Am Dienstag berief Ministerpräsident Woidke sein Kabinett ein und versprach 35 neue Stellen für die präventive Waldbrandbekämpfung und Beratung der Waldbesitzer.
Nun muss aufgeforstet werden
Erst einmal muss aufgeforstet werden, binnen 36 Monaten, so verlangt es das Brandenburger Waldgesetz. „Keine Ahnung, wie das funktionieren soll“, sagt der Förster bei seiner Patrouille durch den Wald. „Mit den Bäumen ist auch der Humus verbrannt“, die tote organische Substanz des Bodens. „Wenn wir alle zerstörten Bäume entfernen und der Wind hier durchfegt, dann haben wir einen unvorstellbaren Sandsturm.“ Wie sieht die Alternative aus? „Am sinnvollsten wäre es, einen Großteil der verbrannten Bäume erst mal stehen zu lassen und sie quasi als Schirme für die Aufforstung zu nutzen“, als schattigen Schutz gegen die Temperatur, die hier bei direkter Sonnenstrahlung schon mal auf über 50 Grad steige. Eine seltsame Szenerie: Schwarze Solitäre behüten Tausende von in Baumschulen herangezogenen Setzlingen.

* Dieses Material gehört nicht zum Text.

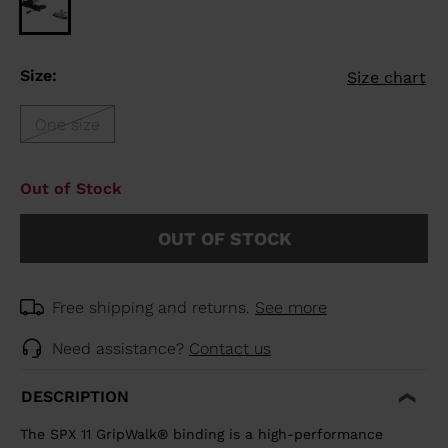
Size:
Size chart
One size
Out of Stock
OUT OF STOCK
Free shipping and returns.
See more
Need assistance?
Contact us
DESCRIPTION
The SPX 11 GripWalk® binding is a high-performance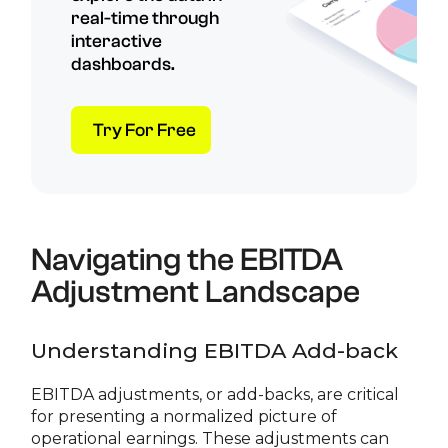
real-time through
interactive
dashboards.
Try For Free
Navigating the EBITDA
Adjustment Landscape
Understanding EBITDA Add-back
EBITDA adjustments, or add-backs, are critical
for presenting a normalized picture of
operational earnings. These adjustments can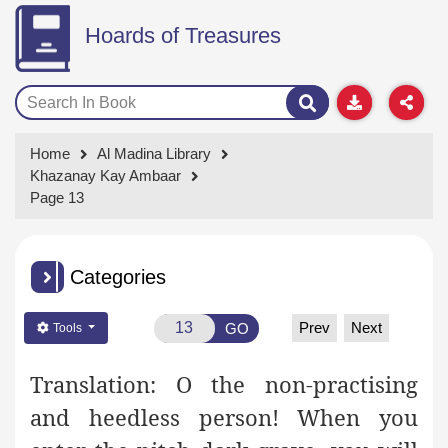
Hoards of Treasures
Home
Al Madina Library
Khazanay Kay Ambaar
Page 13
Categories
Prev
Next
GO
Tools
Translation:
O the non-practising
and heedless person! When you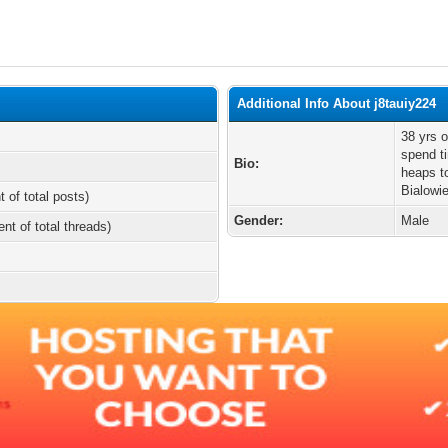
Additional Info About j8tauiy224
38 yrs o
spend t
Bio:
heaps t
Bialowi
t of total posts)
Gender:
Male
ent of total threads)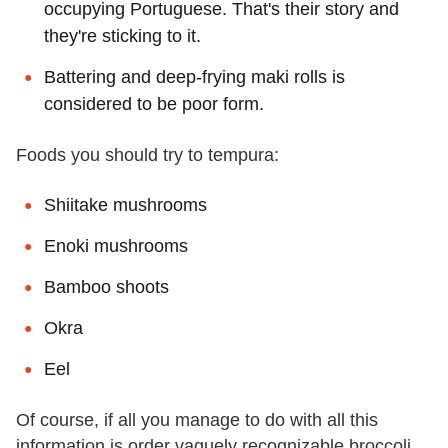
occupying Portuguese. That's their story and
they're sticking to it.
Battering and deep-frying maki rolls is
considered to be poor form.
Foods you should try to tempura:
Shiitake mushrooms
Enoki mushrooms
Bamboo shoots
Okra
Eel
Of course, if all you manage to do with all this
information is order vaguely recognizable broccoli,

Vor allem wird es Geld kosten. Viel Geld. „Wir hoffen auf Fördermittel“, sagt Seehaus und weiß doch, dass das nicht reichen wird. Der Zuschuss für neue Bäume – 80 Prozent der Kosten können vom Land übernommen werden – gleicht nicht die durch Brand entstandenen Verluste aus. Das Holz ist einfach zu stark verbrannt, als dass es noch verkauft werden könnte. Die Flammen haben den Wert von 100 Jahren Arbeit vernichtet. So lange dauert es, bis eine Kiefer Ertrag bringt. Die erste Generation pflanzt an, die zweite pflegt und erst die dritte kann das Holz verkaufen.
Im Wald macht sich der Förster auf zu einer Verabredung mit einem Kollegen. Lagebesprechung vor einer jungen Kultur von Kiefern, die Schlimmeres verhindert haben. Zwei Hektar mit zwergenhaft anmutenden Bäumchen, kein einziges hat das Inferno überlebt. Genau hier stand der Kollege, als das Feuer aus Frohnsdorf kam. Er zieht sein Handy aus der Tasche und zeigt, was er damals dokumentiert hat. Fotos von einer gelb-rot-orangefarbenen Wand, gut 200 Meter breit und so hoch, dass sie den Bildausschnitt sprengt. „Ich hab’ nur gedacht: Wenn der Wind jetzt die Funken in die Baumkronen trägt, dann ist alles vorbei“, auch für die nahen Häuser von Klausdorf.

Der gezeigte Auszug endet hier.